Le parquet général de la cour d’appel de Paris a demandé jeudi que le prédicateur suisse Tariq Ramadan, figure déchue de l’islam européen, soit jugé pour viol aggravé concernant l’une de ses quatre accusatrices et requis l’abandon des poursuites pour les trois autres, a appris l’AFP de source proche du dossier.
Le ministère public demande à la cour d’appel de Paris, qui étudiera le dossier le 29 mars, un procès devant la cour criminelle départementale de Paris, juridiction composée uniquement de juges professionnels, pour un viol aggravé qui se serait produit à Lyon en octobre 2009 sur une femme surnommée « Christelle », selon ses réquisitions, une information donnée tout d’abord par la chaîne BFMTV.
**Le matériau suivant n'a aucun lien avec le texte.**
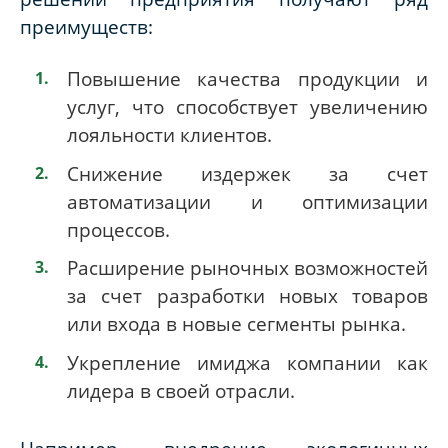
преимуществ:
Повышение качества продукции и
услуг, что способствует увеличению
лояльности клиентов.
Снижение издержек за счет
автоматизации и оптимизации
процессов.
Расширение рыночных возможностей
за счет разработки новых товаров
или входа в новые сегменты рынка.
Укрепление имиджа компании как
лидера в своей отрасли.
Les faits dont le parquet demande l’abandon courent jusqu’en 2016 et concernent d’autres femmes dénonçant parfois plusieurs viols.
Ces trois femmes sont Henda Ayari, une ex-salafiste devenue militante laïque qui avait déclenché l’affaire en portant plainte en octobre 2017 pour un viol qui aurait eu lieu en 2012 à Paris; Mounia Rabbouj, une ex-escort girl qui avait accusé Tariq Ramadan de neuf viols entre 2013 et 2014 ; une troisième personne, identifiée par la police sur des photos et des messages retrouvés dans son ordinateur, pour des faits remontant à 2016.
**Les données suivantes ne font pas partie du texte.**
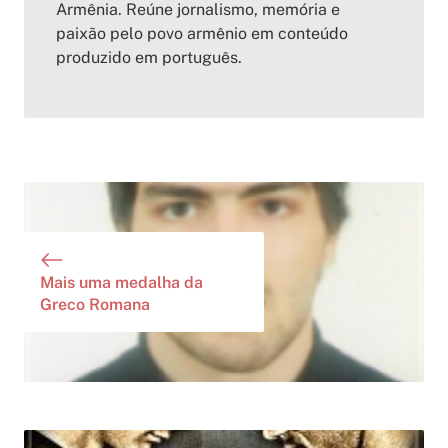
Armênia. Reúne jornalismo, memória e
paixão pelo povo armênio em conteúdo
produzido em português.
Mais uma medalha da
Greco Romana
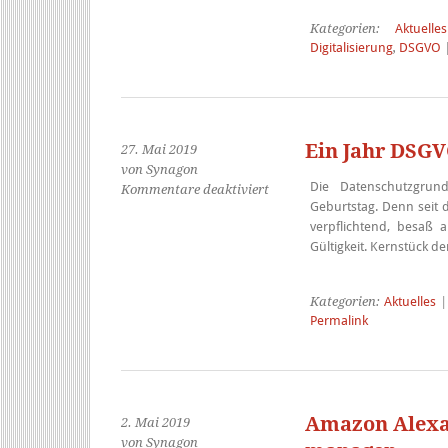
Kategorien:
Aktuelles
Digitalisierung
,
DSGVO
Ein Jahr DSGV
27. Mai 2019
von Synagon
Die Datenschutzgrund
für
Kommentare deaktiviert
Geburtstag. Denn seit 
Ein
verpflichtend, besaß 
Jahr
Gültigkeit. Kernstück 
DSGVO
–
Verstärkte
Kategorien:
Aktuelles
|
Kontrollen
Permalink
geplant
Amazon Alexa
2. Mai 2019
von Synagon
En juillet, deux juges d’instruction parisiennes avaient ordonné ce procès pour le conférencier, petit-fils du fondateur des Frères musulmans – ce dont il avait fait immédiatement appel – et abandonné toute charge concernant deux autres femmes.
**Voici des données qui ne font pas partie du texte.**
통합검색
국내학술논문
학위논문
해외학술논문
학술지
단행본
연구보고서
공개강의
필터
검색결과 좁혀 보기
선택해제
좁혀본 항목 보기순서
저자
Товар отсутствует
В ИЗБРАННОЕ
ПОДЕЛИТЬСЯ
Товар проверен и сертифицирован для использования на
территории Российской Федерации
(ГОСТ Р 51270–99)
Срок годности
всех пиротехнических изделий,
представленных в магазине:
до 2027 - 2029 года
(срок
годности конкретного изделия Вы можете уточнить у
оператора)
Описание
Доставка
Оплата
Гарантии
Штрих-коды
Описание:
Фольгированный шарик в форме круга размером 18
Dans ce dossier emblématique de l’ère #MeToo, les plaignantes ont décrit des relations sexuelles particulièrement brutales: selon l’ordonnance, certaines ont relaté « la main qui tient et force la tête, le bras qui empêche de bouger ou de se retourner, le poids du corps, le regard de fou, les paroles de domination et de soumission, les ordres, les gestes, cette attitude pour imposer les pénétrations ».
M. Ramadan, 60 ans, a pour sa part d’abord nié avoir eu des relations sexuelles extraconjugales avant d’être contraint de reconnaître, face aux preuves accumulées par la justice, des « relations de domination », rudes mais « consenties ».
Les charges contre M. Ramadan reposaient notamment sur l' »emprise » qui aurait été exercée sur ces femmes qui l’admiraient.
Mais dans ses réquisitions signées jeudi, l’avocat général conteste la réalité d’une telle emprise concernant « Christelle », Henda Ayari, Mounia Rabbouj et la troisième femme.
Pour « Christelle », toutefois, le parquet estime que les éléments sont réunis pour caractériser un viol avec violence sur personne vulnérable.
Fin mai, M. Ramadan avait obtenu une victoire judiciaire en Suisse où une femme l’accusait de viol et de contrainte sexuelle. Un tribunal genevois l’a acquitté, estimant qu’il n’y avait pas de preuve contre lui.
Les avocats de la plaignante avaient alors annoncé faire appel d’une décision « profondément injuste ».